▼

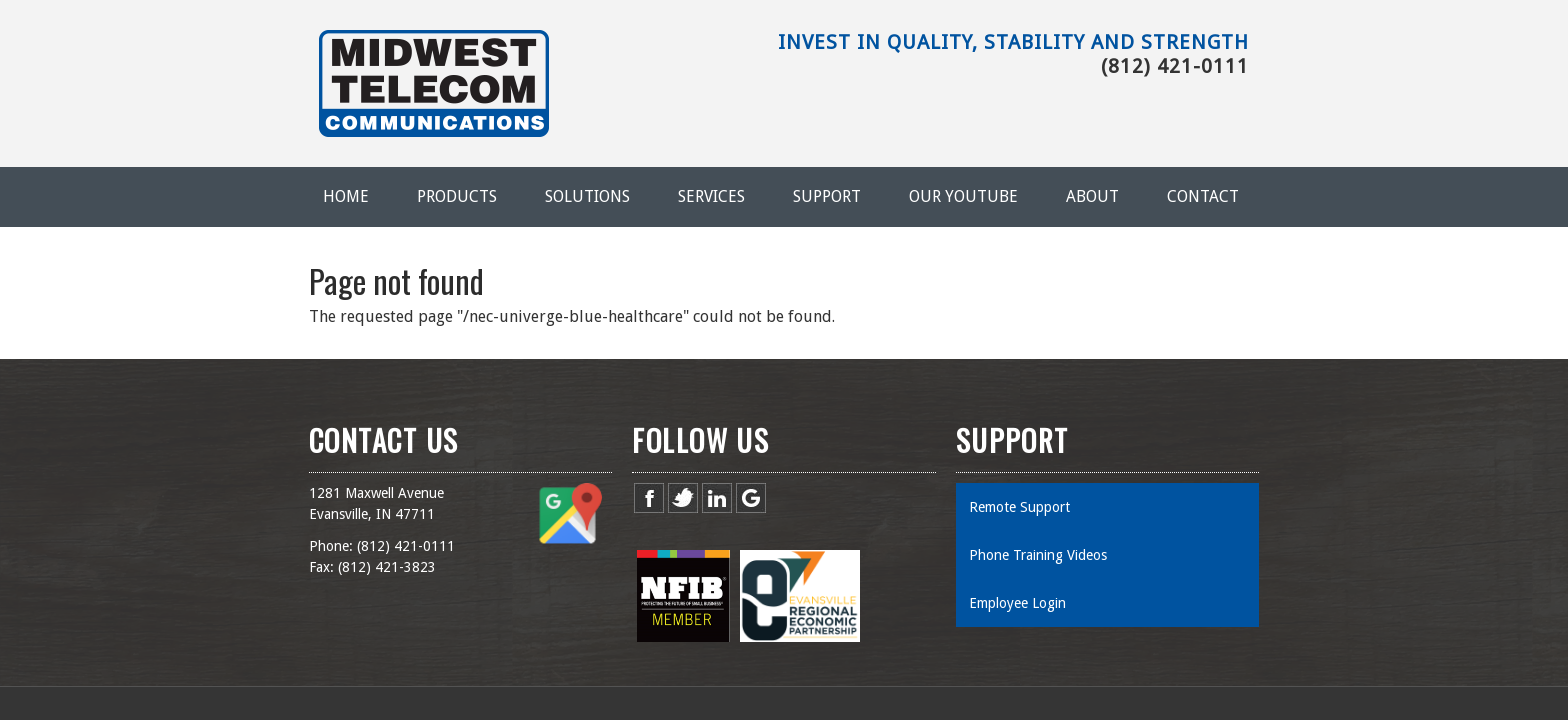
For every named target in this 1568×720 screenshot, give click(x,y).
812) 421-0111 (408, 546)
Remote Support (1019, 507)
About (1092, 196)
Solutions (587, 196)
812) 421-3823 (389, 567)
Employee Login (1017, 603)
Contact (1203, 196)
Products (457, 196)
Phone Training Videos (1038, 555)
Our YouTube (963, 196)
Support (827, 196)
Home (346, 196)
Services (711, 196)
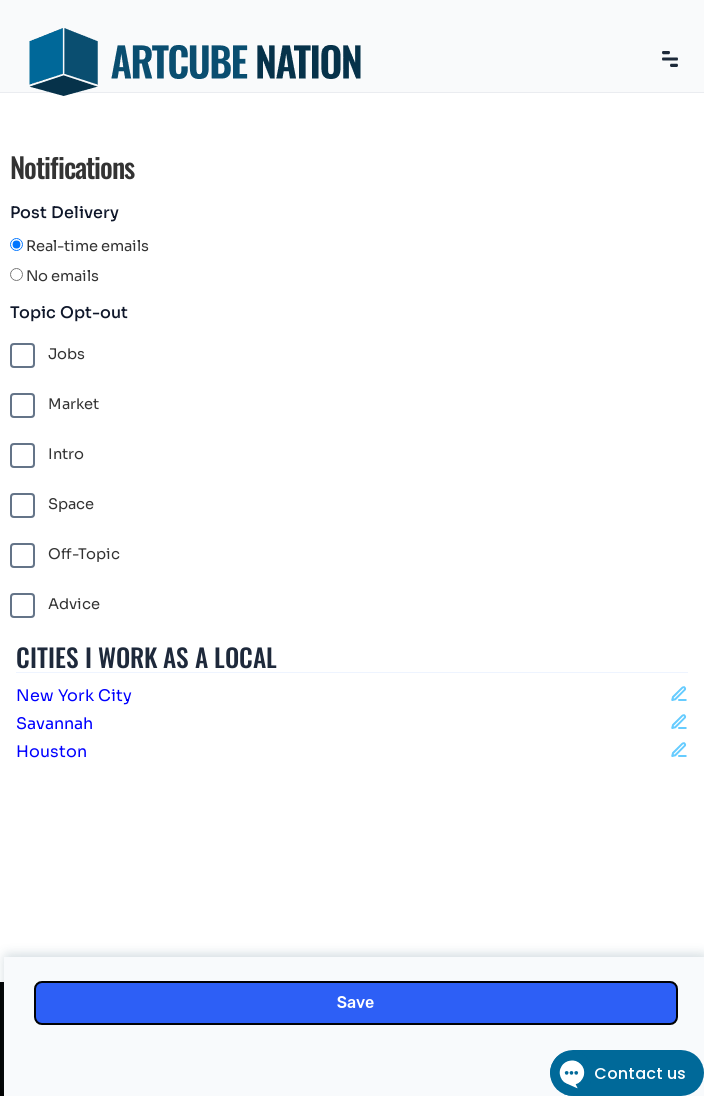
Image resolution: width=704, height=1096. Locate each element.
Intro (47, 455)
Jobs (47, 355)
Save (355, 1002)
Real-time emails (79, 246)
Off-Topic (65, 555)
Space (52, 505)
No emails (54, 276)
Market (54, 405)
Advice (55, 605)
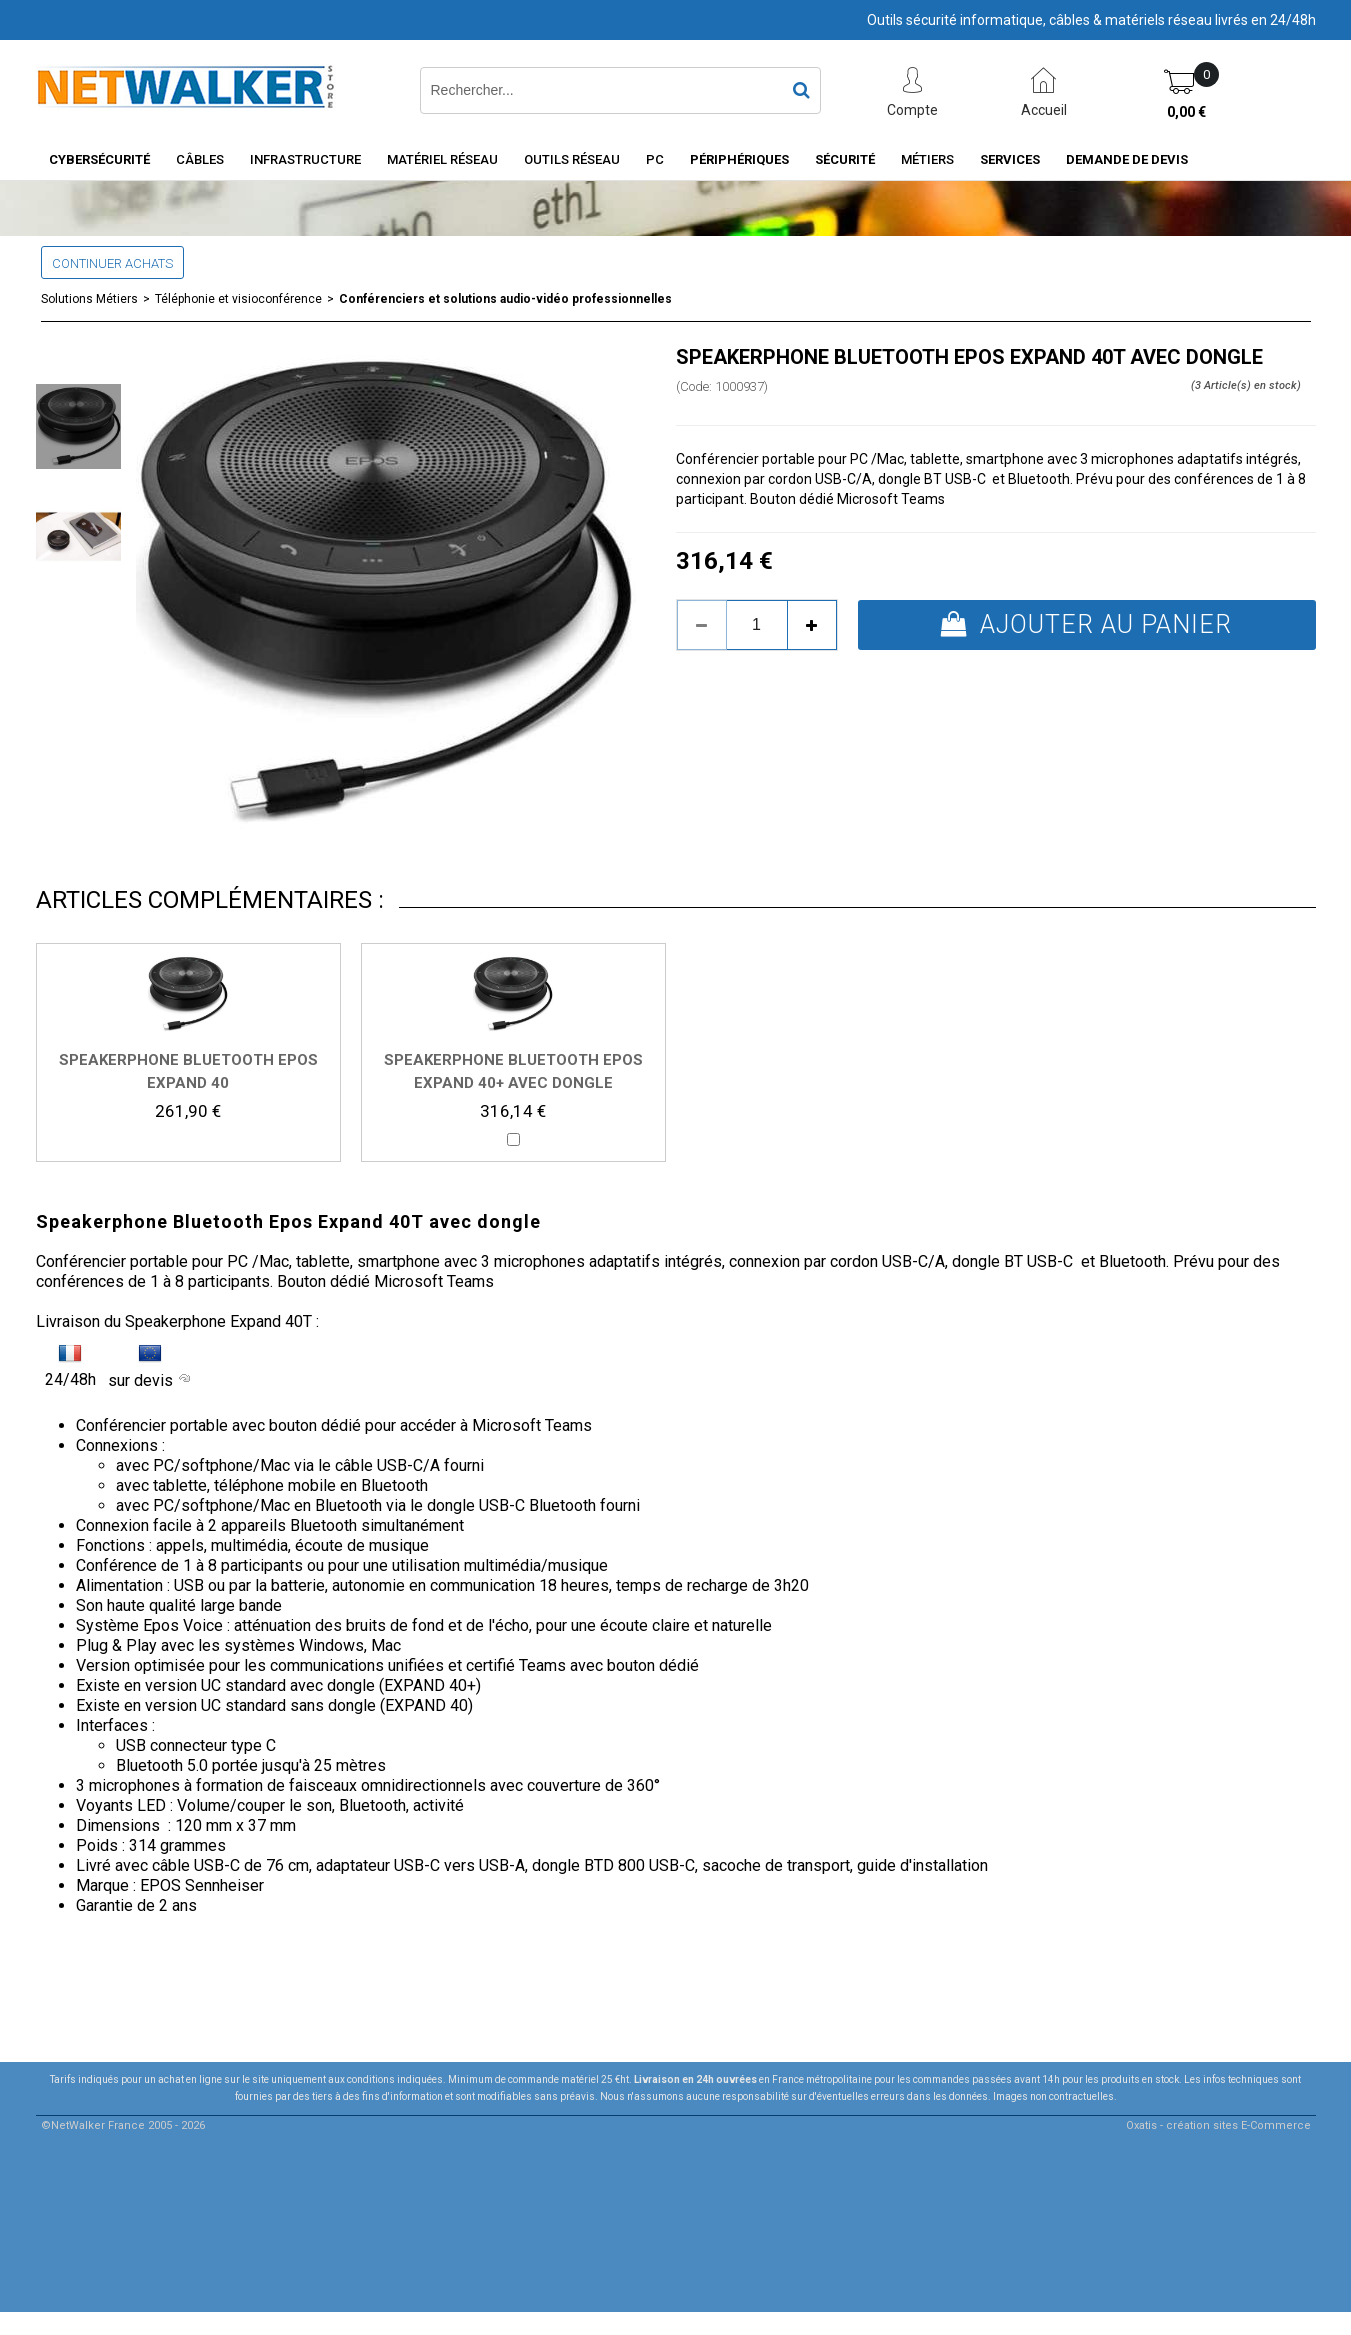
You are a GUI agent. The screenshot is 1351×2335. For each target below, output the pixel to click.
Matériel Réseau (442, 159)
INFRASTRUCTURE (305, 159)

▲

> Task objective
The result should hold only the lines from the line with "Jobs (47, 355)" through the final line of the records above, copied exactly, with pictures left out.

> Written response
Jobs (47, 355)
Save (355, 1002)
Real-time emails (79, 246)
Off-Topic (65, 555)
Space (52, 505)
No emails (54, 276)
Market (54, 405)
Advice (55, 605)
You are a GUI agent. The screenshot is 1351×2335. For each target below, output the pixel to click.
Matériel Réseau (442, 159)
INFRASTRUCTURE (305, 159)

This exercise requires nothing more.